The "How" of Data Custody for Web3
Apollo Week #4 - A more technical look at what the protocol is and does
In previous weeks, we've been focused on a more macro perspective - on the "Why" we need to build better for Web3. This week, I'd like to focus a little more on the "How".
Infrastructure and protocols are tough to succinctly-but-effectively discuss; it takes a lot to get someone interested in less than 5 minutes, let alone understand. We've been hard at work on an abbreviated deck to help that conversation along (which can be found here), and figured this newsletter can serve as a pseudo-appendix!
How do we enable users to maintain custody of their data while improving their digital experience?
This is the ultimate goal - to have our cake, and eat it too. Web2 has proven that it's not just enough to return end-users (both consumers and businesses) custody of their data. Web3 needs to fundamentally improve this experience. As boots-on-the-ground engineers, this lead question can further be broken down:
How do I manage access to the user's data without centralizing it?
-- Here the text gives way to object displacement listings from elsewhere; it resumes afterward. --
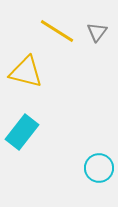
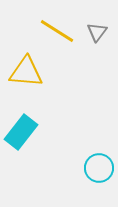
yellow triangle: rotated 9 degrees counterclockwise
cyan rectangle: moved 1 px left
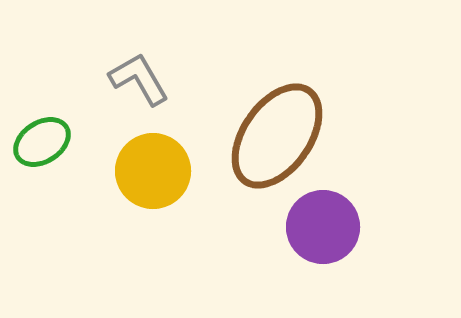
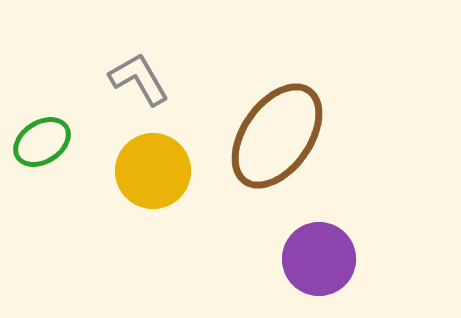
purple circle: moved 4 px left, 32 px down
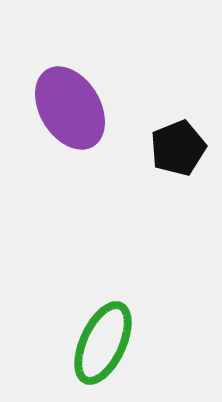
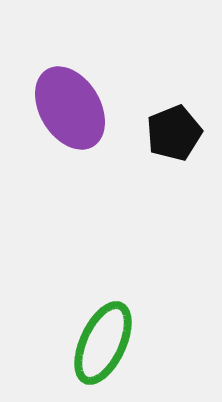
black pentagon: moved 4 px left, 15 px up
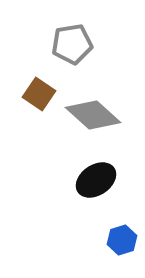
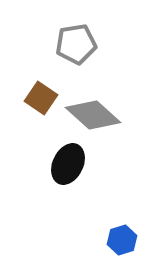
gray pentagon: moved 4 px right
brown square: moved 2 px right, 4 px down
black ellipse: moved 28 px left, 16 px up; rotated 30 degrees counterclockwise
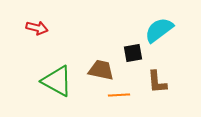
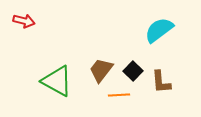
red arrow: moved 13 px left, 7 px up
black square: moved 18 px down; rotated 36 degrees counterclockwise
brown trapezoid: rotated 64 degrees counterclockwise
brown L-shape: moved 4 px right
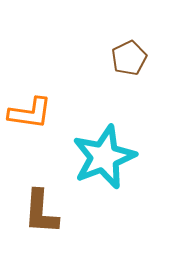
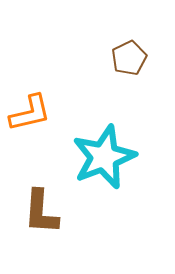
orange L-shape: rotated 21 degrees counterclockwise
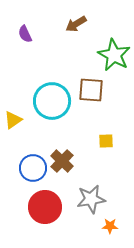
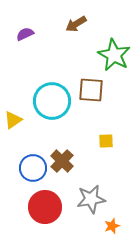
purple semicircle: rotated 90 degrees clockwise
orange star: moved 2 px right; rotated 21 degrees counterclockwise
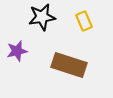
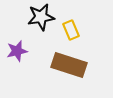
black star: moved 1 px left
yellow rectangle: moved 13 px left, 9 px down
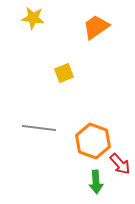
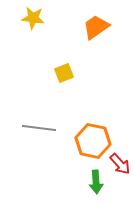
orange hexagon: rotated 8 degrees counterclockwise
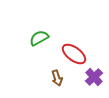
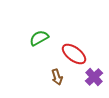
brown arrow: moved 1 px up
How do I secure that data, at rest, in transit, and in use?
As decentralized applications become more sophisticated, and rely more heavily on data stored on networks like FileCoin, developers will have greater need for managing custody. Unlike Web2 and centralized hardware, access management for networked storage should persist at the transport layer. By defining how we approach access in a protocol, we can enable the interoperability Web3 deserves.
This protocol is underpinned by two core services, Access Management and Encryption, and driven by open-source, decentralized principles.
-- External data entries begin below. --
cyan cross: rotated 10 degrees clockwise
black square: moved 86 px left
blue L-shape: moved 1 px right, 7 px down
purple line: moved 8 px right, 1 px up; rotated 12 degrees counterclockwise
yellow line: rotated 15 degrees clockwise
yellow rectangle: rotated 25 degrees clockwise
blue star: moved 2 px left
Access Management at the Transport Layer
With networked, decentralized storage, access needs to be managed in a networked, decentralized way. We believe the most effective way to do this today is through the blockchain, specifically, Ethereum/EVM.
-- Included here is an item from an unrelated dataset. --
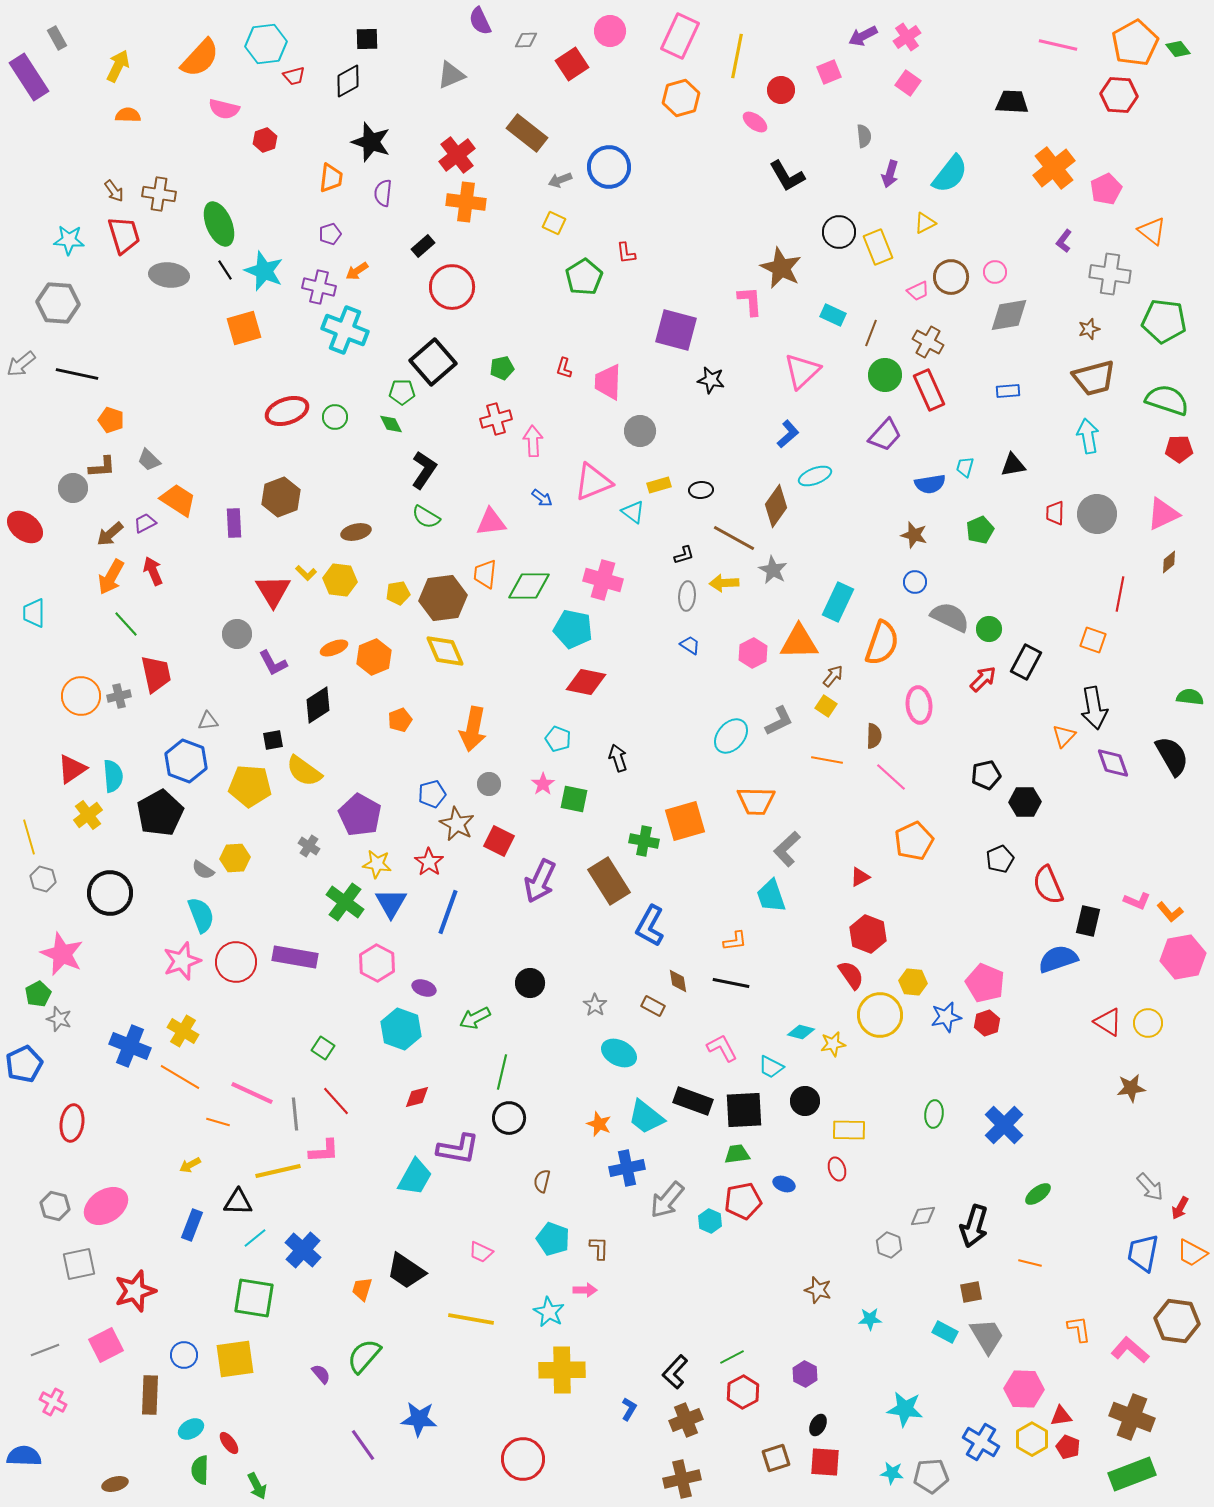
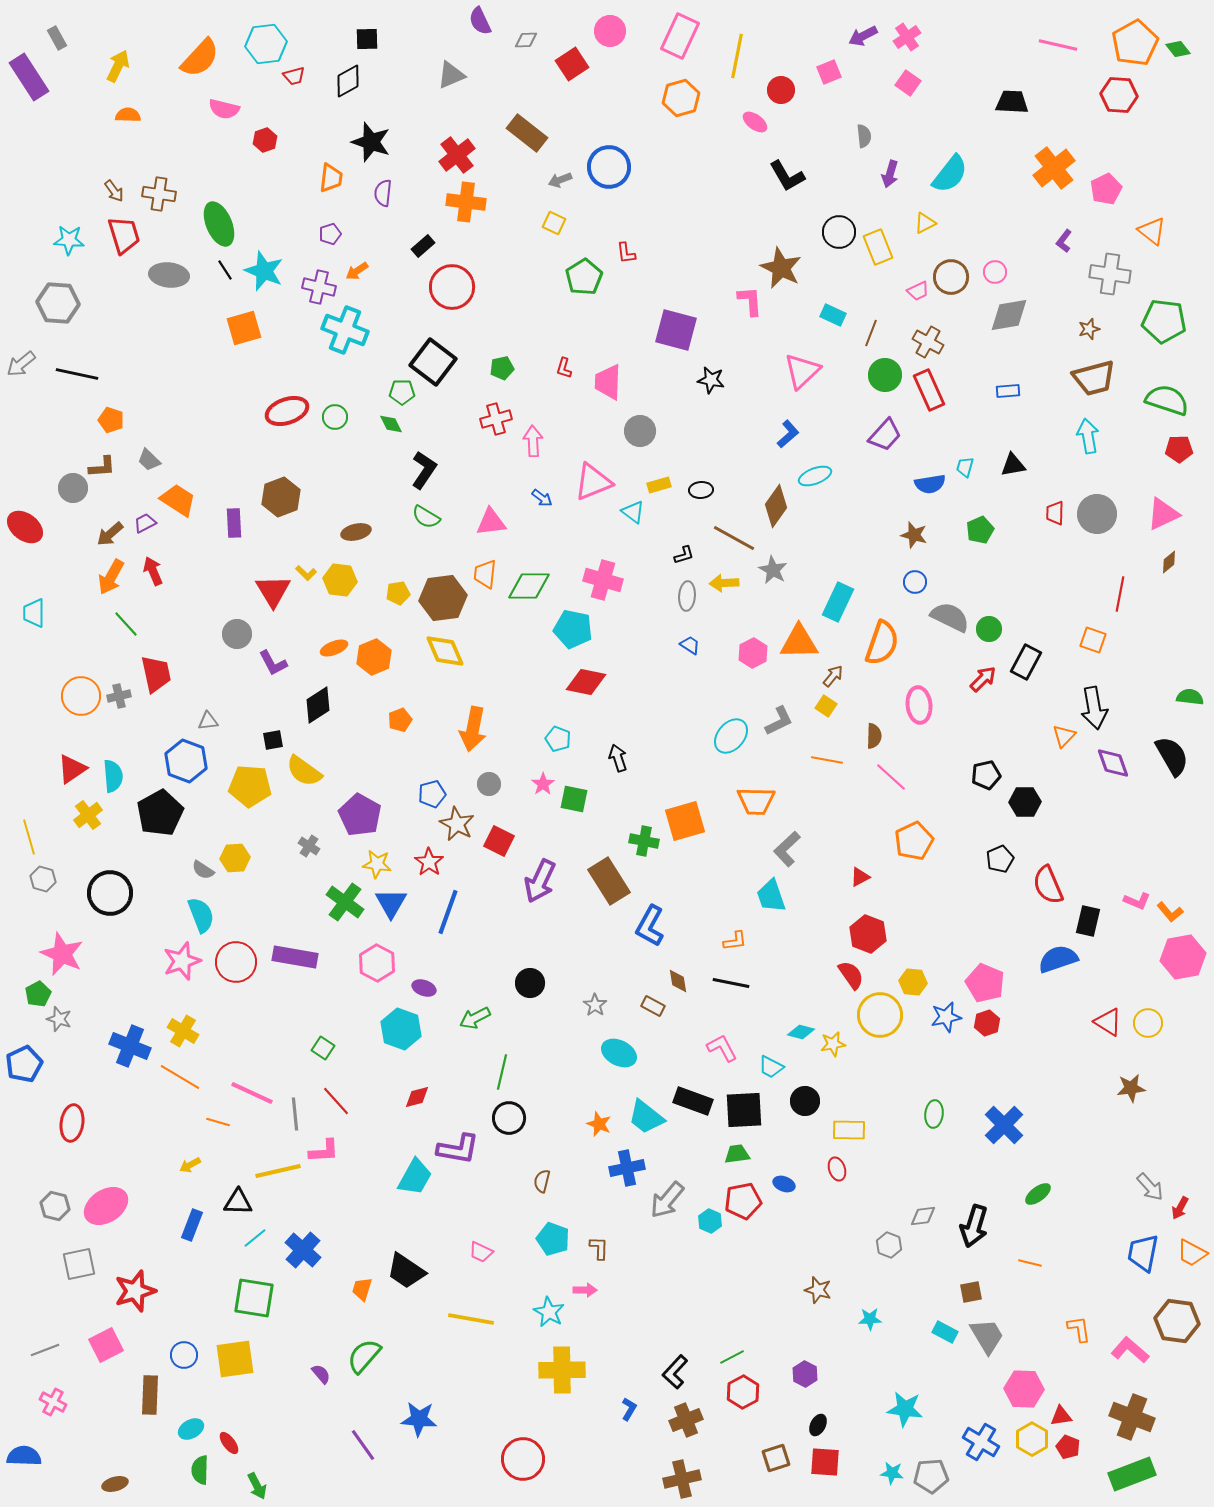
black square at (433, 362): rotated 12 degrees counterclockwise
The protocol is defined within a system of smart contracts, which allow it to serve as a bridge between end-user (whether a person or a service) and the decentralized storage network.
When data is committed to storage, the protocol creates a unique, autonomous token which then effectively "owns" the data, providing critical access management primitives, as well as some microservices core to the protocol execution.
Instance-based Access Control
In centralized systems, we more often than not see Role-based Access Control (RBAC) schemes, as they are easier to implement and manage at scale. RBAC limits interoperability severely, as roles are clearly defined and specified for particular applications, i.e. Admin, Editor, Commentor, Viewer.
In Web3 and decentralized storage, addressable content provides an organic segmentation of data; you are no longer managing a mountain of data across customers, users, and applications on a single hardware system. Rather, every file receives its own address and is stored across the network.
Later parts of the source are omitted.